Publisher: Academic Studies PRess
ISBN: 1644694913
Category : Religion
Languages : en
Pages : 413
Book Description
The Jewish Metropolis: New York City from the 17th to the 21st Century covers the entire sweep of the history of the largest Jewish community of all time. It provides an introduction to many facets of that history, including the ways in which waves of immigration shaped New York’s Jewish community; Jewish cultural production in English, Yiddish, Ladino, and German; New York’s contribution to the development of American Judaism; Jewish interaction with other ethnic and religious groups; and Jewish participation in the politics and culture of the city as a whole. Each chapter is written by an expert in the field, and includes a bibliography for further reading. The Jewish Metropolis captures the diversity of the Jewish experience in New York.
Beginner's Ladino
Author: Alla Markova
Publisher:
ISBN:
Category : Ladino language
Languages : en
Pages : 189
Book Description
Publisher:
ISBN:
Category : Ladino language
Languages : en
Pages : 189
Book Description
Handbook of Jewish Languages
Author:
Publisher: BRILL
ISBN: 9004359540
Category : Language Arts & Disciplines
Languages : en
Pages : 780
Book Description
This Handbook of Jewish Languages is an introduction to the many languages used by Jews throughout history, including Yiddish, Judezmo (Ladino) , and Jewish varieties of Amharic, Arabic, Aramaic, Berber, English, French, Georgian, Greek, Hungarian, Iranian, Italian, Latin American Spanish, Malayalam, Occitan (Provençal), Portuguese, Russian, Swedish, Syriac, Turkic (Karaim and Krymchak), Turkish, and more.

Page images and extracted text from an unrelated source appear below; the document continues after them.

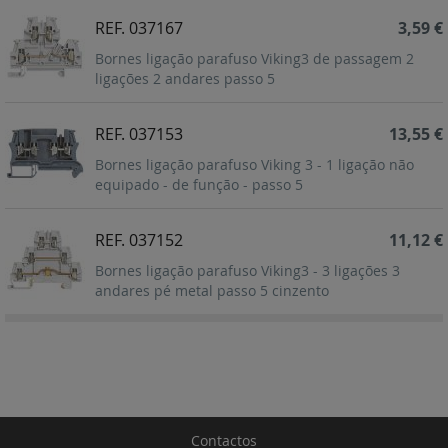
REF. 037167
3,59 €
Bornes ligação parafuso Viking3 de passagem 2
ligações 2 andares passo 5
REF. 037153
13,55 €
Bornes ligação parafuso Viking 3 - 1 ligação não
equipado - de função - passo 5
REF. 037152
11,12 €
Bornes ligação parafuso Viking3 - 3 ligações 3
andares pé metal passo 5 cinzento
Contactos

Chapters include historical and linguistic descriptions of each language, an overview of primary and secondary literature, and comprehensive bibliographies to aid further research. Many chapters also contain sample texts and images. This book is an unparalleled resource for anyone interested in Jewish languages, and will also be very useful for historical linguists, dialectologists, and scholars and students of minority or endangered languages. This paperback edition has been updated to include dozens of additional bibliographic references.
Publisher: BRILL
ISBN: 9004359540
Category : Language Arts & Disciplines
Languages : en
Pages : 780
Book Description
This Handbook of Jewish Languages is an introduction to the many languages used by Jews throughout history, including Yiddish, Judezmo (Ladino) , and Jewish varieties of Amharic, Arabic, Aramaic, Berber, English, French, Georgian, Greek, Hungarian, Iranian, Italian, Latin American Spanish, Malayalam, Occitan (Provençal), Portuguese, Russian, Swedish, Syriac, Turkic (Karaim and Krymchak), Turkish, and more. Chapters include historical and linguistic descriptions of each language, an overview of primary and secondary literature, and comprehensive bibliographies to aid further research. Many chapters also contain sample texts and images. This book is an unparalleled resource for anyone interested in Jewish languages, and will also be very useful for historical linguists, dialectologists, and scholars and students of minority or endangered languages. This paperback edition has been updated to include dozens of additional bibliographic references.